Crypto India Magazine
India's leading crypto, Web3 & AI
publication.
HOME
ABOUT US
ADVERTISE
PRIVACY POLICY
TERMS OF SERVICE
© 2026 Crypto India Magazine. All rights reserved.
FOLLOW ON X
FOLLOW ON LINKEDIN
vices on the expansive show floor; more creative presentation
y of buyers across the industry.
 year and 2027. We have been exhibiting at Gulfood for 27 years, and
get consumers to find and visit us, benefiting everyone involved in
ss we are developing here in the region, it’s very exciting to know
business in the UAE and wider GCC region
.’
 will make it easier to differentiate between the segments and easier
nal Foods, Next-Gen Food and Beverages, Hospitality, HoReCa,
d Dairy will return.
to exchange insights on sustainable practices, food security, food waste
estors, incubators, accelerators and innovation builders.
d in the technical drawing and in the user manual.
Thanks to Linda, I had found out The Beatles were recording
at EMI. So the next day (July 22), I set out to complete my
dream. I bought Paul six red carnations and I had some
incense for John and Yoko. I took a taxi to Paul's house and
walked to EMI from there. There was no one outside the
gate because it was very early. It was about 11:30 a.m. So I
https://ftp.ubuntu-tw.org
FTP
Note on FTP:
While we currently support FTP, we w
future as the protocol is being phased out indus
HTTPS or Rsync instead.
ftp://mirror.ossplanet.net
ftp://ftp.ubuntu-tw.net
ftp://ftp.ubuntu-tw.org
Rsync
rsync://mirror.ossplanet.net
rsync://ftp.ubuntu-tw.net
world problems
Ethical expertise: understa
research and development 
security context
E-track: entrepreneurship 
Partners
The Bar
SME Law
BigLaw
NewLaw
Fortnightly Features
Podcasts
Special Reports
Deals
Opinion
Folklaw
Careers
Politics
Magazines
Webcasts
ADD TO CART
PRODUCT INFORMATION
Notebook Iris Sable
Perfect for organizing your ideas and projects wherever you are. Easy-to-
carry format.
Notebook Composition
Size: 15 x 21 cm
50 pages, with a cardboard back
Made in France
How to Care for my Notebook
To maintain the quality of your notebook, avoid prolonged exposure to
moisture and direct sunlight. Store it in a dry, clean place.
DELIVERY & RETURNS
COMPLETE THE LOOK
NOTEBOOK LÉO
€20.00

Work item: All lines above should be output verbatim.

Written answer:
Crypto India Magazine
India's leading crypto, Web3 & AI
publication.
HOME
ABOUT US
ADVERTISE
PRIVACY POLICY
TERMS OF SERVICE
© 2026 Crypto India Magazine. All rights reserved.
FOLLOW ON X
FOLLOW ON LINKEDIN
vices on the expansive show floor; more creative presentation
y of buyers across the industry.
 year and 2027. We have been exhibiting at Gulfood for 27 years, and
get consumers to find and visit us, benefiting everyone involved in
ss we are developing here in the region, it’s very exciting to know
business in the UAE and wider GCC region
.’
 will make it easier to differentiate between the segments and easier
nal Foods, Next-Gen Food and Beverages, Hospitality, HoReCa,
d Dairy will return.
to exchange insights on sustainable practices, food security, food waste
estors, incubators, accelerators and innovation builders.
d in the technical drawing and in the user manual.
Thanks to Linda, I had found out The Beatles were recording
at EMI. So the next day (July 22), I set out to complete my
dream. I bought Paul six red carnations and I had some
incense for John and Yoko. I took a taxi to Paul's house and
walked to EMI from there. There was no one outside the
gate because it was very early. It was about 11:30 a.m. So I
https://ftp.ubuntu-tw.org
FTP
Note on FTP:
While we currently support FTP, we w
future as the protocol is being phased out indus
HTTPS or Rsync instead.
ftp://mirror.ossplanet.net
ftp://ftp.ubuntu-tw.net
ftp://ftp.ubuntu-tw.org
Rsync
rsync://mirror.ossplanet.net
rsync://ftp.ubuntu-tw.net
world problems
Ethical expertise: understa
research and development 
security context
E-track: entrepreneurship 
Partners
The Bar
SME Law
BigLaw
NewLaw
Fortnightly Features
Podcasts
Special Reports
Deals
Opinion
Folklaw
Careers
Politics
Magazines
Webcasts
ADD TO CART
PRODUCT INFORMATION
Notebook Iris Sable
Perfect for organizing your ideas and projects wherever you are. Easy-to-
carry format.
Notebook Composition
Size: 15 x 21 cm
50 pages, with a cardboard back
Made in France
How to Care for my Notebook
To maintain the quality of your notebook, avoid prolonged exposure to
moisture and direct sunlight. Store it in a dry, clean place.
DELIVERY & RETURNS
COMPLETE THE LOOK
NOTEBOOK LÉO
€20.00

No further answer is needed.